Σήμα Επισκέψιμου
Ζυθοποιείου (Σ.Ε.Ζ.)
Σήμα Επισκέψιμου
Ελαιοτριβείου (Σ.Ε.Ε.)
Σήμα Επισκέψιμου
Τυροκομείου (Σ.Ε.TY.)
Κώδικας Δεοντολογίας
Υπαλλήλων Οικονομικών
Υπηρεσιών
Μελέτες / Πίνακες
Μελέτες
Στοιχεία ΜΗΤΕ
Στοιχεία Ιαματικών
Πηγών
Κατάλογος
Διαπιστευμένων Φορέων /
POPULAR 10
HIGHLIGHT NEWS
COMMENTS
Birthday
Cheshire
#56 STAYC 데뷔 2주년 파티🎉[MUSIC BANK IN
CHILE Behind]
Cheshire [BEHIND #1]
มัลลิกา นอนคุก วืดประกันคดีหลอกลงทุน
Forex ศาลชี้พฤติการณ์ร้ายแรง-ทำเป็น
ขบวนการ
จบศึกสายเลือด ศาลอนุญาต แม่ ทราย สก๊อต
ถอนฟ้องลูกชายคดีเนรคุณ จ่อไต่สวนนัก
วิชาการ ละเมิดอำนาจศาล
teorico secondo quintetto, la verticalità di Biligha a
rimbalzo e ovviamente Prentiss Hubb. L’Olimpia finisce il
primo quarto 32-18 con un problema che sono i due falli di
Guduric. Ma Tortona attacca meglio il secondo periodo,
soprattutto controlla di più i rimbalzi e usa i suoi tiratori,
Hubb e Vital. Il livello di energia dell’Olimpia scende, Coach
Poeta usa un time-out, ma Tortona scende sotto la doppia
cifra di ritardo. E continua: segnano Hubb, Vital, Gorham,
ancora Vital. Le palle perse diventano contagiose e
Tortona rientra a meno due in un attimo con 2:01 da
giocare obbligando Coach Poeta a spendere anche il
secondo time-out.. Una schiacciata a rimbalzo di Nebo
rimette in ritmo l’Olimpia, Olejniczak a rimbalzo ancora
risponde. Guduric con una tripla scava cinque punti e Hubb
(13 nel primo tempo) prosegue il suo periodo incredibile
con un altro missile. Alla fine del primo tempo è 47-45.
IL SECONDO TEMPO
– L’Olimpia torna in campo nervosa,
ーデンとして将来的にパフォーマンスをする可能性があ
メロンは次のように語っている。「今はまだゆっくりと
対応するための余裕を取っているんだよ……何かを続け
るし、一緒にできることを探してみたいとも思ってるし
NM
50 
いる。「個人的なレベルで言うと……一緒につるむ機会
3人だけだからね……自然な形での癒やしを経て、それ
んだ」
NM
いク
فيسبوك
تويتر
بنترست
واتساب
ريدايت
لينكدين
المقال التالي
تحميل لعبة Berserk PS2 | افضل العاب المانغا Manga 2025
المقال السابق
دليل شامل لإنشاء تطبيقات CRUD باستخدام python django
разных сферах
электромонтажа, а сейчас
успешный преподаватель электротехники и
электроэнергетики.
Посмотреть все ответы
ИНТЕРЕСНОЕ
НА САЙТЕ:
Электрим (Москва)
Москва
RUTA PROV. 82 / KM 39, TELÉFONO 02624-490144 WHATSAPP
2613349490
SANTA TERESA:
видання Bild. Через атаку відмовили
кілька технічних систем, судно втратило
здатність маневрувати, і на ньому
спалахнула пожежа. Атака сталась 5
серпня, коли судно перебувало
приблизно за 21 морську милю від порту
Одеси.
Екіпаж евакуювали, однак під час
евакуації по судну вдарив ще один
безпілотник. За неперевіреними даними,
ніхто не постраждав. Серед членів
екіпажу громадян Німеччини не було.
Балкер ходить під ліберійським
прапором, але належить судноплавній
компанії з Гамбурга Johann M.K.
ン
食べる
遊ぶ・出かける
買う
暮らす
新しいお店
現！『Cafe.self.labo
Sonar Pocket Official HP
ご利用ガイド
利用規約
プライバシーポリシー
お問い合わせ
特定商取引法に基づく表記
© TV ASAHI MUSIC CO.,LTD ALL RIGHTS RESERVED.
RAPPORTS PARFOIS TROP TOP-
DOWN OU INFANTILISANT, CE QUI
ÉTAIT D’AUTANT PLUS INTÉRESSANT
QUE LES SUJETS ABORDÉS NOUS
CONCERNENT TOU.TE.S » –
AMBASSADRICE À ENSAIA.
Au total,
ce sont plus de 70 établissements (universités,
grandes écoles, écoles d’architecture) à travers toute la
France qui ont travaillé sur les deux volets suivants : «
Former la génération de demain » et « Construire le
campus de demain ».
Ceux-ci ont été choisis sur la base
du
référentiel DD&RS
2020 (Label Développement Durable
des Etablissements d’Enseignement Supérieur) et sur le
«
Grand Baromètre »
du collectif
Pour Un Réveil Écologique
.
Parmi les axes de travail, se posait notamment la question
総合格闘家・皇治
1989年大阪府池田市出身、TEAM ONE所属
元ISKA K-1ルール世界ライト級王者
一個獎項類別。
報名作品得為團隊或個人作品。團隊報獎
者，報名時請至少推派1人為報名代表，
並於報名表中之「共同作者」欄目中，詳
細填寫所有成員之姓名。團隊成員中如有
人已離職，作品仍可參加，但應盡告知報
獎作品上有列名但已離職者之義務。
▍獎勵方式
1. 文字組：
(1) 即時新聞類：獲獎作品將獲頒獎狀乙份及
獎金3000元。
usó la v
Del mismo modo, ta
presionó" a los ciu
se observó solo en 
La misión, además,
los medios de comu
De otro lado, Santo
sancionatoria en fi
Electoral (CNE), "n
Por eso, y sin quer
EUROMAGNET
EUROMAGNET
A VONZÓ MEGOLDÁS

____

■ **Work instructions**
Within the listing above, give again exactly every line from the line with "campus de demain" through the line with "sancionatoria en fi", both included, and no other line.

■ **Solution**
campus de demain ».
Ceux-ci ont été choisis sur la base
du
référentiel DD&RS
2020 (Label Développement Durable
des Etablissements d’Enseignement Supérieur) et sur le
«
Grand Baromètre »
du collectif
Pour Un Réveil Écologique
.
Parmi les axes de travail, se posait notamment la question
総合格闘家・皇治
1989年大阪府池田市出身、TEAM ONE所属
元ISKA K-1ルール世界ライト級王者
一個獎項類別。
報名作品得為團隊或個人作品。團隊報獎
者，報名時請至少推派1人為報名代表，
並於報名表中之「共同作者」欄目中，詳
細填寫所有成員之姓名。團隊成員中如有
人已離職，作品仍可參加，但應盡告知報
獎作品上有列名但已離職者之義務。
▍獎勵方式
1. 文字組：
(1) 即時新聞類：獲獎作品將獲頒獎狀乙份及
獎金3000元。
usó la v
Del mismo modo, ta
presionó" a los ciu
se observó solo en 
La misión, además,
los medios de comu
De otro lado, Santo
sancionatoria en fi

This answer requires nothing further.